-- Exercise requirements --
Emit only the lines from the line containing "Polityka cookies (79, 1250)" through the last line of the entries, unchanged.

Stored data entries
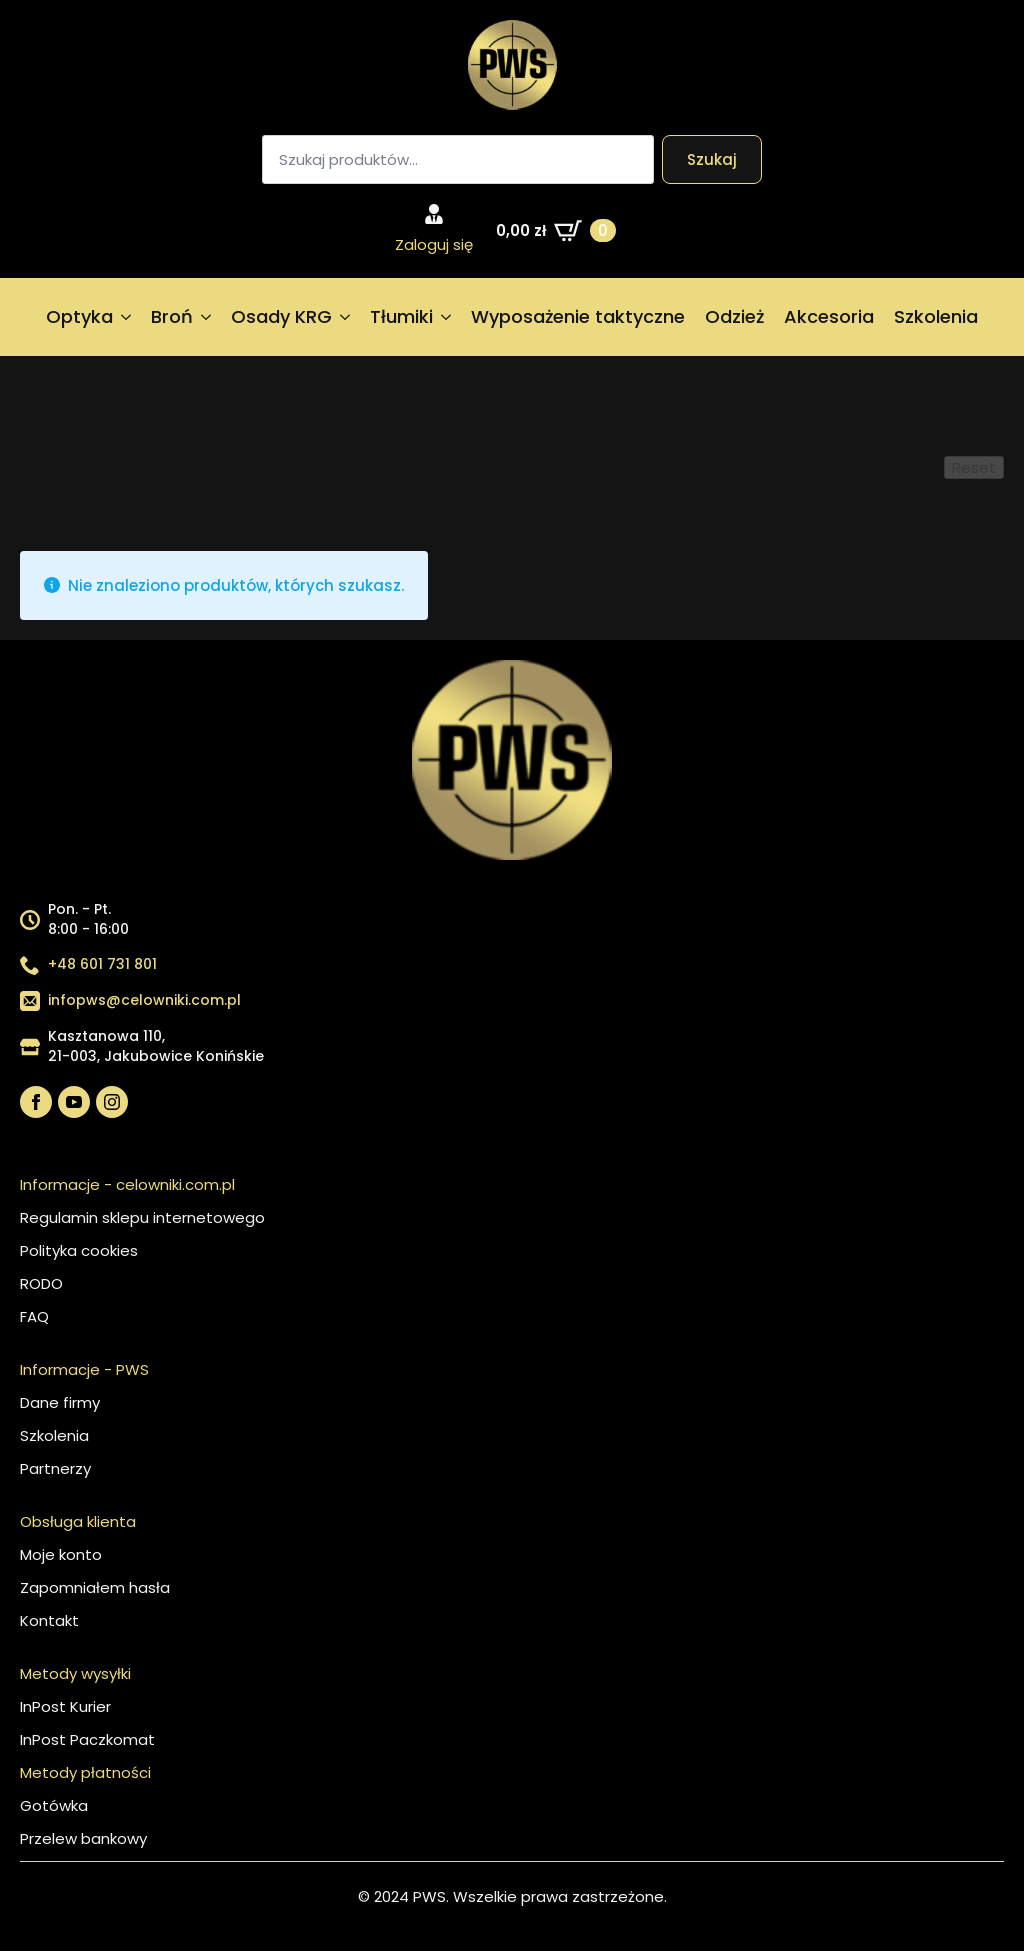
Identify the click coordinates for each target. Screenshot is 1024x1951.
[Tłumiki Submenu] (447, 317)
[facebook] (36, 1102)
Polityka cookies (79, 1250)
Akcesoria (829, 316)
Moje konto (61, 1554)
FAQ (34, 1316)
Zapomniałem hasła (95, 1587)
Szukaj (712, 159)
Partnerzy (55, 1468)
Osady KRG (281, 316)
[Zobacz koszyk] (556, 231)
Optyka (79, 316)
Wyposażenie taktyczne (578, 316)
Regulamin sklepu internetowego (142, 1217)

-- Answer box --
Polityka cookies (79, 1250)
Akcesoria (829, 316)
Moje konto (61, 1554)
FAQ (34, 1316)
Zapomniałem hasła (95, 1587)
Szukaj (712, 159)
Partnerzy (55, 1468)
Osady KRG (281, 316)
[Zobacz koszyk] (556, 231)
Optyka (79, 316)
Wyposażenie taktyczne (578, 316)
Regulamin sklepu internetowego (142, 1217)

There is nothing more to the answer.